Le premier jour de l'année a toujours été une question primordiale dans le royaume de France. À la Renaissance, le jour sélectionné dépendait des paroisses. Les autorités choisissaient une date chrétienne entre le 25 décembre, le 25 mars ou bien encore Pâques. Ainsi, le début d'année commençait le 25 décembre, jour de Noël, à Lyon. Non loin de là, à Vienne, l'année débutée le 25 mars, jour de l'Annonciation. Lyon pouvait donc se vanter d'être l'une des villes de France où la nouvelle année commençait en premier, mais les dates pouvaient vite devenir un casse-tête lors d'échanges avec les villes voisines (avec des dates parfois décalées d'un an entre le 25 décembre et Pâques) Un document officiel va mettre fin à cette pratique.

L'édit de Roussillon

Le 9 août 1564, l'édit de Roussillon, signé par le jeune Charles IX dans la ville du même nom en Isère, impose le début de l'année au 1er janvier dans tout le royaume de France.
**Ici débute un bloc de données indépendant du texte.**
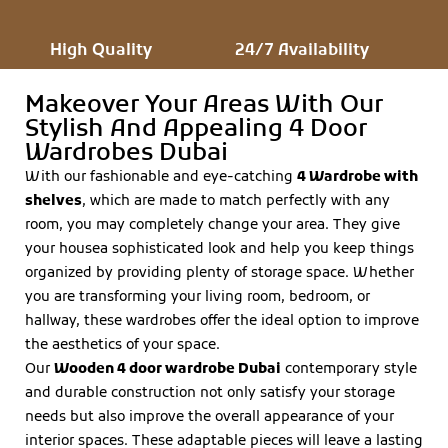
High Quality
24/7 Availability
Makeover Your Areas With Our
Stylish And Appealing 4 Door
Wardrobes Dubai
With our fashionable and eye-catching
4
Wardrobe with
shelves
, which are made to match perfectly with any
room, you may completely change your area. They give
your housea sophisticated look and help you keep things
organized by providing plenty of storage space. Whether
you are transforming your living room, bedroom, or
hallway, these wardrobes offer the ideal option to improve
the aesthetics of your space.
Our
Wooden 4 door wardrobe Dubai
contemporary style
and durable construction not only satisfy your storage
needs but also improve the overall appearance of your
interior spaces. These adaptable pieces will leave a lasting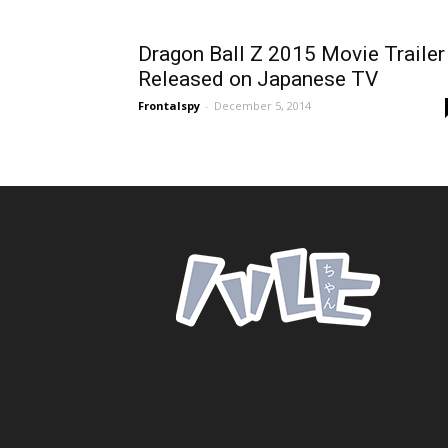
Dragon Ball Z 2015 Movie Trailer
Released on Japanese TV
Frontalspy
-
December 5, 2014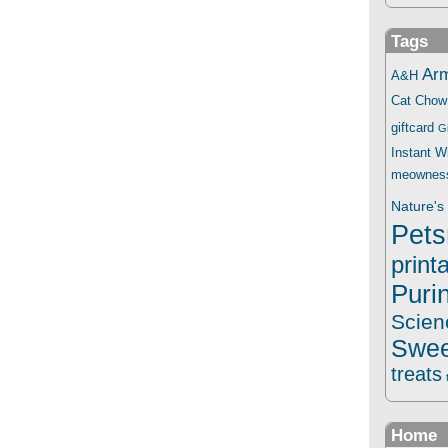
Tags
Ar
A&H
Cat Chow
giftcard
G
Instant 
meownes
Nature's 
Pets
print
Puri
Scien
Swee
treats
Home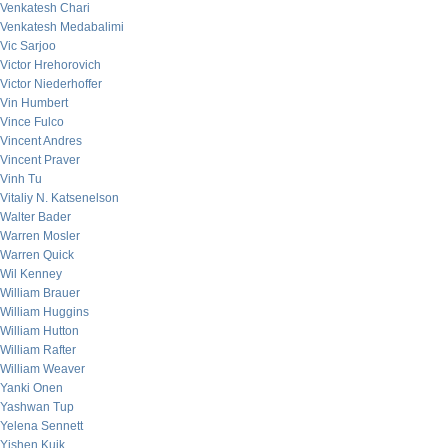
Venkatesh Chari
Venkatesh Medabalimi
Vic Sarjoo
Victor Hrehorovich
Victor Niederhoffer
Vin Humbert
Vince Fulco
Vincent Andres
Vincent Praver
Vinh Tu
Vitaliy N. Katsenelson
Walter Bader
Warren Mosler
Warren Quick
Wil Kenney
William Brauer
William Huggins
William Hutton
William Rafter
William Weaver
Yanki Onen
Yashwan Tup
Yelena Sennett
Yishen Kuik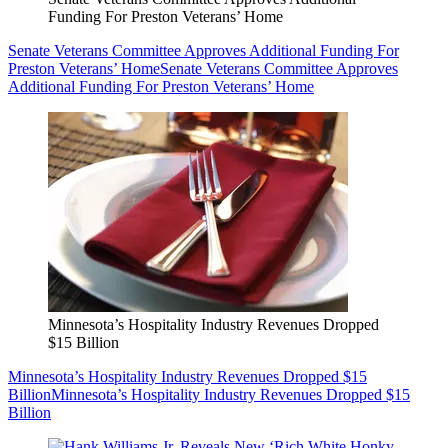
Funding For Preston Veterans’ Home
Senate Veterans Committee Approves Additional Funding For
Preston Veterans’ Home
Senate Veterans Committee Approves
Additional Funding For Preston Veterans’ Home
Minnesota’s Hospitality Industry Revenues Dropped
$15 Billion
Minnesota’s Hospitality Industry Revenues Dropped $15
Billion
Minnesota’s Hospitality Industry Revenues Dropped $15
Billion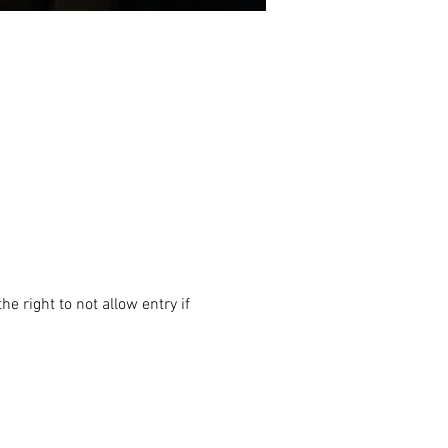
e right to not allow entry if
Il confirme ainsi l'édit de Saint-Germain de 1563. La date n'est pas choisie au hasard, il s'agit de celle du calendrier julien, utilisé par les Romains et basé sur le cycle du soleil. 

Après plusieurs mois de confusion et de transition, la réforme est adoptée vers 1567. En 1582, le pape Grégoire XIII prend à son tour une décision identique. Le premier jour de l'année est alors le 1er janvier dans tous les pays catholiques.  

L'édit de Roussillon aurait bien pu être celui de Lyon si l'histoire n'en avait pas décidé autrement. Charles IX et sa mère, Catherine de Médicis, ont quitté la ville à cause d'une épidémie de peste. Ils sont accueillis au château de Roussillon où l'édit sera signé.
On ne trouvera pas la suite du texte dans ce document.